Backing up a MongoDB Cluster via EBS Volumes
Backing up and restoring a MongoDB Cluster via EBS Volumes
Backing up and restoring MongoDB clusters at large scale is challenging. There are hosting providers like MongoDB Atlas which will handle it for you, but it can come with a price tag that many (like my organization) find prohibitive. This article will assume that you find yourself in that camp as well.
This is not a definitive guide, nor am I a leading expert on the subject - the methods listed herein are what has worked for my organization. Note that this assumes that your MongoDB servers are running in AWS EC2.
We are using i2.4xlarge instances, which have:
- 16 Cores -
/proc/cpuinfoshows them to be a Xeon E5-2670v2
- 120gb of memory apiece
- 3.2tb of Ephemeral SSD storage. These are part of a Logical Volume Group (more on that later!)
- 2000Mbps ethernet link
- A smaller instance that functions as a backup controller.
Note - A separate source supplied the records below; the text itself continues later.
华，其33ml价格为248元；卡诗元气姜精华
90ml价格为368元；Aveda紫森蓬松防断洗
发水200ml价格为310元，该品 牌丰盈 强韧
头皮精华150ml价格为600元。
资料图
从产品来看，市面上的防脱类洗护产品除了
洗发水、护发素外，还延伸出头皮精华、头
He orchestrates backups of the Production cluster and restores of that data into our Test and Dev environments every week.
Our cluster configuration:
- Two groups of three servers apiece. Two servers per group are active, the third acts as a hidden secondary
- Each group contains multiple replica sets, with the primaries distributed evenly between the two instances
- Our environment is currently a mix of WiredTiger and MMAPv1 storage engines. I won't go into this oddity in detail - suffice it to say that while this is not a typical arrangement, it is entirely possible for the two to coexist even within the same replicaset.
- Our hidden secondaries, which are the hosts from which we take a data snapshot and backup, are both 100% WiredTiger. Roughly 10% of the Logical Volume Group on which our data resides are reserved for snapshotting purposes.
- All databases are sharded
- MongoS processes are run on any other EC2 resource that needs access to data from the cluster. MongoS are given a connection string containing the DNS addresses of all three config servers, which keep track of where sharded data chunks are stored across the cluster.
- Currently on MongoDB 3.0.12
Notes about Logical Volume Manager
We leverage LVM to ensure a consistent point-in-time snapshot and backup without stopping writes to the cluster. In order to do this, we leave 10% of the disk space in our volume group free - this space is utilized by the snapshot.
LVM snapshots only record data that has changed since the snapshot is taken - they start out very small, then grow as data is written to disk, removed from disk, or moved on disk. Therefore, the amount of space you need to leave free in your volume group needs to be large enough to accomodate the rate of change present in your Mongo cluster, and will be affected by the speed at which your backup occurs. If the backup takes too long and the snapshot runs out of free space to use in your volume group, LVM simply "drops" the snapshot - and obviously at that point, your backup will fail. Every cluster and workload is different, so I can't tell you what that might be for your environment.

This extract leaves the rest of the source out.